The boy stood there, trembling slightly as he looked at me. My words hung in the air, unanswered, as his hollow eyes stared back with that same vacant emptiness. "Do you want to live?" I had asked, but he seemed unable to grasp the meaning of the question.
For a child like him, the concept of living had long since become an abstract idea. His life had been one of survival, of existing in a world that offered nothing but cruelty and suffering. In his mind, there was no difference between life and death—both were inevitable conclusions to the same grim reality. And so, he said nothing.
His gaze flickered, but not with recognition or understanding. It was the look of someone who had long ago forgotten how to hope, someone who had been trained to accept whatever fate awaited him, without question, without resistance. He had become what I once was—just a body, moving through the motions of existence, waiting for the end.
I knelt down in front of him, my eyes scanning his frail form. His clothes hung loosely on his small frame, and his skin was pale, almost ghostly in the dim light of the chamber. The fear that should have been there wasn't. He had nothing left to fear.
"I know what you're thinking," I said, my voice quieter now. "You've given up. You don't even know what it means to live, do you?"
The boy didn't flinch, didn't respond. He simply continued staring, his expression devoid of any emotion.
I could feel the weight of his despair pressing against me, like a mirror of my own past. He had been pushed to the edge, just as I once had, and had finally fallen into the abyss where life and death became meaningless concepts. The difference between us, however, was that I had found something to pull me back—vengeance, the raw desire to destroy those who had wronged me. But this boy… he had nothing.
I stood, the faint pulse of demonic energy from Zharokath's core still simmering within me. I knew what that kind of emptiness could do to someone, how it could turn them into a shell, a slave to their fate. But this boy didn't deserve that. He didn't deserve to be a casualty of a world that had never shown him mercy.
"You've lost everything," I continued, my voice steady, "but that doesn't mean you can't choose something for yourself now."
The words sounded foreign, even to me. I wasn't in the business of offering hope. That wasn't who I had become. But at this moment, standing over this broken child who reminded me so much of my former self, I couldn't help but feel the weight of it all—the burden of a world that crushes the weak, the forgotten, and the lost.

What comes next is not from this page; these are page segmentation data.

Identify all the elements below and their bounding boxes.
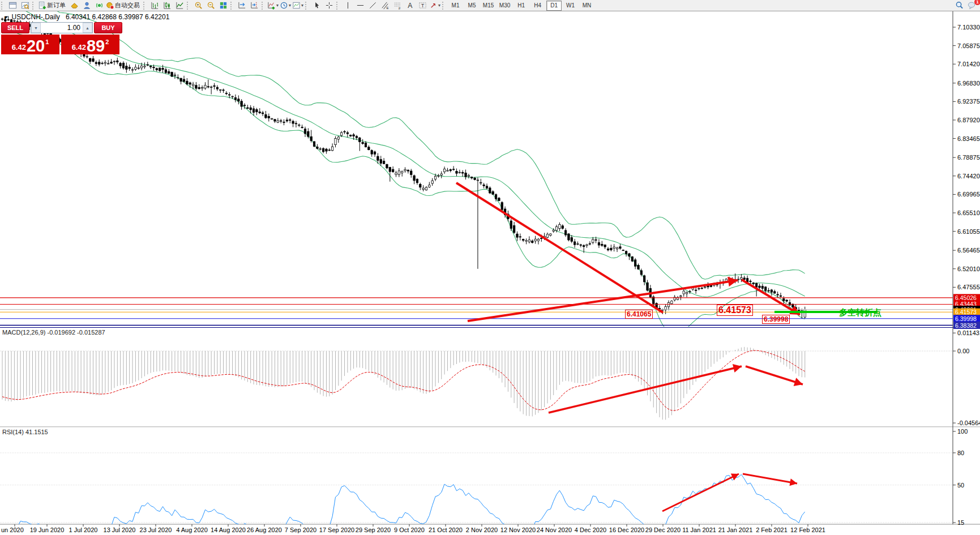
svg-text:A: A: [408, 2, 413, 10]
svg-text:T: T: [421, 3, 423, 8]
svg-text:6.69965: 6.69965: [957, 191, 980, 198]
svg-text:2 Feb 2021: 2 Feb 2021: [756, 527, 788, 533]
svg-text:0.011431: 0.011431: [957, 329, 980, 336]
volume-field[interactable]: ▼ 1.00 ▲: [31, 22, 93, 33]
timeframe-button-D1[interactable]: D1: [546, 1, 562, 11]
line-chart-button[interactable]: [173, 1, 186, 10]
macd-axis[interactable]: 0.0114310.00-0.045644: [953, 329, 980, 426]
svg-text:80: 80: [957, 450, 964, 456]
volume-increase-button[interactable]: ▲: [83, 23, 92, 33]
autotrade-button[interactable]: 自动交易: [105, 1, 142, 10]
one-click-trading-panel: SELL ▼ 1.00 ▲ BUY 6.42 20 1 6.42 89 2: [1, 22, 122, 54]
notification-badge: 1: [974, 0, 980, 5]
tile-windows-button[interactable]: [217, 1, 229, 10]
volume-decrease-button[interactable]: ▼: [31, 23, 41, 33]
deposit-button[interactable]: [68, 1, 80, 10]
chart-preview-icon: [21, 1, 29, 10]
toolbar-group-handle[interactable]: [143, 2, 147, 10]
sell-price-panel[interactable]: 6.42 20 1: [1, 35, 59, 54]
text-button[interactable]: A: [404, 1, 416, 10]
toolbar-group-handle[interactable]: [336, 2, 340, 10]
sell-price-main: 6.42: [12, 43, 26, 52]
new-order-button[interactable]: 新订单: [37, 1, 68, 10]
svg-text:2 Nov 2020: 2 Nov 2020: [466, 527, 498, 533]
chart-symbol-period: USDCNH-,Daily: [12, 13, 60, 21]
vertical-line-button[interactable]: [341, 1, 354, 10]
timeframe-button-W1[interactable]: W1: [563, 1, 578, 11]
signal-button[interactable]: [93, 1, 105, 10]
annotation-low-6.39998[interactable]: 6.39998: [762, 315, 790, 324]
fibonacci-button[interactable]: F: [391, 1, 404, 10]
rsi-trend-arrow-up[interactable]: [662, 474, 739, 511]
timeframe-button-MN[interactable]: MN: [579, 1, 594, 11]
svg-text:1 Jul 2020: 1 Jul 2020: [69, 527, 98, 533]
svg-text:7 Sep 2020: 7 Sep 2020: [285, 527, 316, 533]
buy-button[interactable]: BUY: [94, 22, 122, 33]
search-icon: [955, 1, 964, 10]
chart-shift-button[interactable]: [248, 1, 260, 10]
trend-line-button[interactable]: [366, 1, 379, 10]
zoom-in-button[interactable]: [192, 1, 204, 10]
toolbar-group-handle[interactable]: [1, 2, 5, 10]
templates-button[interactable]: ▾: [292, 1, 304, 10]
svg-text:23 Jul 2020: 23 Jul 2020: [140, 527, 172, 533]
crosshair-button[interactable]: [323, 1, 335, 10]
auto-scroll-button[interactable]: [236, 1, 248, 10]
bar-chart-button[interactable]: [148, 1, 161, 10]
chart-canvas[interactable]: 7.103307.058757.014206.968306.923756.879…: [0, 0, 980, 535]
add-indicator-caret-icon[interactable]: ▾: [276, 3, 279, 8]
svg-text:13 Jul 2020: 13 Jul 2020: [104, 527, 136, 533]
svg-text:E: E: [386, 6, 388, 10]
equidistant-channel-button[interactable]: E: [379, 1, 391, 10]
add-indicator-button[interactable]: ▾: [267, 1, 279, 10]
svg-text:6.96830: 6.96830: [957, 80, 980, 87]
timeframe-button-H1[interactable]: H1: [513, 1, 529, 11]
arrows-button[interactable]: ▾: [429, 1, 441, 10]
svg-text:6.47555: 6.47555: [957, 284, 980, 290]
candlestick-series[interactable]: [1, 16, 806, 318]
horizontal-line-button[interactable]: [354, 1, 366, 10]
trend-arrow-up-1[interactable]: [468, 277, 738, 321]
main-toolbar: 新订单自动交易▾▾▾EFAT▾M1M5M15M30H1H4D1W1MN1: [0, 0, 980, 11]
price-axis[interactable]: 7.103307.058757.014206.968306.923756.879…: [953, 24, 980, 290]
chart-shift-icon: [250, 1, 259, 10]
annotation-pivot-note[interactable]: 多空转折点: [839, 307, 881, 318]
signal-icon: [95, 1, 104, 10]
templates-caret-icon[interactable]: ▾: [301, 3, 303, 8]
search-button[interactable]: [953, 1, 965, 10]
candlestick-chart-button[interactable]: [161, 1, 173, 10]
annotation-pivot-6.41573[interactable]: 6.41573: [717, 305, 753, 316]
toolbar-group-handle[interactable]: [262, 2, 266, 10]
text-label-button[interactable]: T: [416, 1, 429, 10]
svg-text:21 Jan 2021: 21 Jan 2021: [718, 527, 753, 533]
arrows-caret-icon[interactable]: ▾: [438, 3, 440, 8]
sell-button[interactable]: SELL: [1, 22, 29, 33]
toolbar-group-handle[interactable]: [305, 2, 309, 10]
add-indicator-icon: [267, 1, 276, 10]
timeframe-button-M1[interactable]: M1: [448, 1, 463, 11]
timeframe-button-M30[interactable]: M30: [497, 1, 512, 11]
buy-price-panel[interactable]: 6.42 89 2: [61, 35, 119, 54]
svg-text:100: 100: [957, 428, 968, 435]
window-layout-button[interactable]: [6, 1, 19, 10]
timeframe-button-H4[interactable]: H4: [530, 1, 545, 11]
date-axis[interactable]: un 202019 Jun 20201 Jul 202013 Jul 20202…: [1, 524, 825, 533]
annotation-low-6.41065[interactable]: 6.41065: [625, 310, 653, 319]
macd-trend-arrow-down[interactable]: [746, 366, 803, 386]
chart-preview-button[interactable]: [19, 1, 31, 10]
cursor-icon: [313, 1, 321, 10]
toolbar-group-handle[interactable]: [187, 2, 191, 10]
profile-button[interactable]: [80, 1, 93, 10]
periods-button[interactable]: ▾: [279, 1, 292, 10]
toolbar-group-handle[interactable]: [442, 2, 446, 10]
chat-button[interactable]: 1: [965, 1, 978, 10]
volume-value[interactable]: 1.00: [41, 23, 83, 33]
text-label-icon: T: [418, 1, 427, 10]
toolbar-group-handle[interactable]: [230, 2, 234, 10]
timeframe-button-M5[interactable]: M5: [464, 1, 480, 11]
periods-caret-icon[interactable]: ▾: [289, 3, 291, 8]
cursor-button[interactable]: [310, 1, 323, 10]
zoom-out-button[interactable]: [204, 1, 217, 10]
toolbar-group-handle[interactable]: [32, 2, 36, 10]
timeframe-button-M15[interactable]: M15: [481, 1, 496, 11]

The boy's eyes flickered again, a faint shift of recognition in the depths of that hollow gaze. But still, he said nothing. Perhaps he had no voice left with which to answer. Or perhaps, he didn't know the answer himself.
And yet, I stood there, waiting.
Would he choose to live, even if he didn't know what living truly meant?
"Let me tell you something," I said after a long pause, my voice rougher now, as if the words themselves were difficult to force out. "Living isn't easy. You won't find hope handed to you, not in this world. But it's a choice you have to make, and once you make it, you fight for it. No one's going to give it to you, but if you want it badly enough, you'll find a reason."
The boy's lip twitched, just slightly, as if trying to form a response. But the words were still stuck somewhere deep inside him, buried beneath years of torment and hopelessness.
I turned away from him, glancing at the lifeless body of Zharokath, the remnants of his dark power still fading from the air. It had been the end for Zharokath, just as it could have been the end for me. But I had made my choice. I had decided to live, even if it was a life consumed by vengeance.
As I turned to leave, my steps were slow but deliberate. The air around me was still heavy, thick with the lingering energy of Zharokath's death. His demonic essence was gone, and with it, the weight of this place seemed to lift, but only slightly. The chamber, once alive with malevolent power, now felt cold and hollow—like a corpse slowly decaying.
There was nothing left for me here.
I had done what I came to do. Zharokath was dead, his Demonic Core shattered, and his plans destroyed. The Void Dragon's revival was thwarted for now, and I had gained the power I needed through [Vengeful Bane]. Yet, as I made my way toward the exit, I could feel the structure itself beginning to groan and shift. The walls creaked under the strain, as though the very foundation of this dark fortress was unraveling now that its master was gone.
It would all come crashing down soon.
Good. Let it burn.
I moved forward, ready to leave this place behind. But just as I reached the threshold of the chamber, something stopped me. The faint sound of a crumbling stone echoed in the background, but that wasn't what made me pause. It was the memory of the boy—those empty, hollow eyes that had stared at me without understanding, without hope.
I could still see him, trembling and lost, a reflection of the person I had once been. His life had been stripped of meaning, his spirit broken before he had even been given a chance to fight for it. And now, with Zharokath gone, what would happen to him?
I could just leave. There was nothing tying me to that child, no reason to concern myself with his fate. He had survived this long in a world that didn't care for him, and he would either find a way to continue or he wouldn't. That was the way of things.